Пока что это всё, что у него было.
Пока что придётся довольствоваться этим.
Глава 3. Кали
Она наблюдала за ним, заворожённая тем, как он двигался, заворожённая почти тяжёлой походкой, которая всё равно казалась странно хищной.
Он вот только что вошёл в заднюю часть аудитории, а она уже едва не потеряла его в толпе.
Она могла бы вообще упустить его, если бы её свет не послал сигнал с самого верха — намного выше, чем она ощущала свой aleimi при обычном сканировании.
Но теперь она его заметила.
Теперь она не могла заставить себя отвернуться.
Лёгкий слой пота покрывал его шею и лицо, как и практически у всех в помещении, включая её саму, вопреки тому, как сильно работали вентиляторы, вращавшиеся над их головами.
Кали искала его месяцами… годами.
Странно было наконец-то встретиться с ним.
Странно было видеть его в физической реальности, а не как свет или мираж присутствия в её разуме, в Барьере или во снах.
Это также дезориентировало. Она была одной из немногих живущих, кто знал, кто он на самом деле под этой лишённой выражения маской.
Вопреки тому, что уже случилось в его жизни, он всё равно казался ей молодым.

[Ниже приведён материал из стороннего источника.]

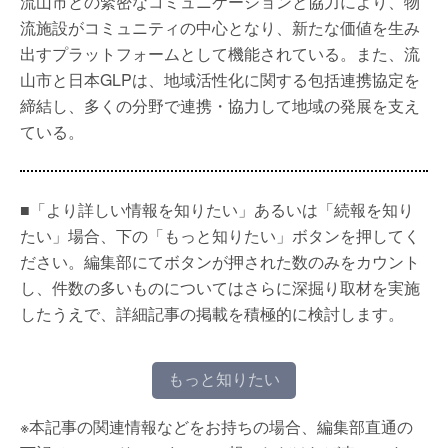
流山市との緊密なコミュニケーションと協力により、物
流施設がコミュニティの中心となり、新たな価値を生み
出すプラットフォームとして機能されている。また、流
山市と日本GLPは、地域活性化に関する包括連携協定を
締結し、多くの分野で連携・協力して地域の発展を支え
ている。
■「より詳しい情報を知りたい」あるいは「続報を知り
たい」場合、下の「もっと知りたい」ボタンを押してく
ださい。編集部にてボタンが押された数のみをカウント
し、件数の多いものについてはさらに深掘り取材を実施
したうえで、詳細記事の掲載を積極的に検討します。
もっと知りたい
※本記事の関連情報などをお持ちの場合、編集部直通の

С точки зрения Кали он и был молодым, хотя она знала, что он мог не чувствовать себя таким и не оценил бы, если бы ему сказали такое в лицо. Как и большинство видящих-мужчин, он наверняка чувствительно относился к своему возрасту.
Похоже, весь противоположный пол был таким.
Мужчины-видящие, похоже, никогда не расхаживали с сексуальной уверенностью, пока не доживали до двухсот-трёхсот лет. Вопреки тому, кем он был, Кали сомневалась, что он как-то отличался.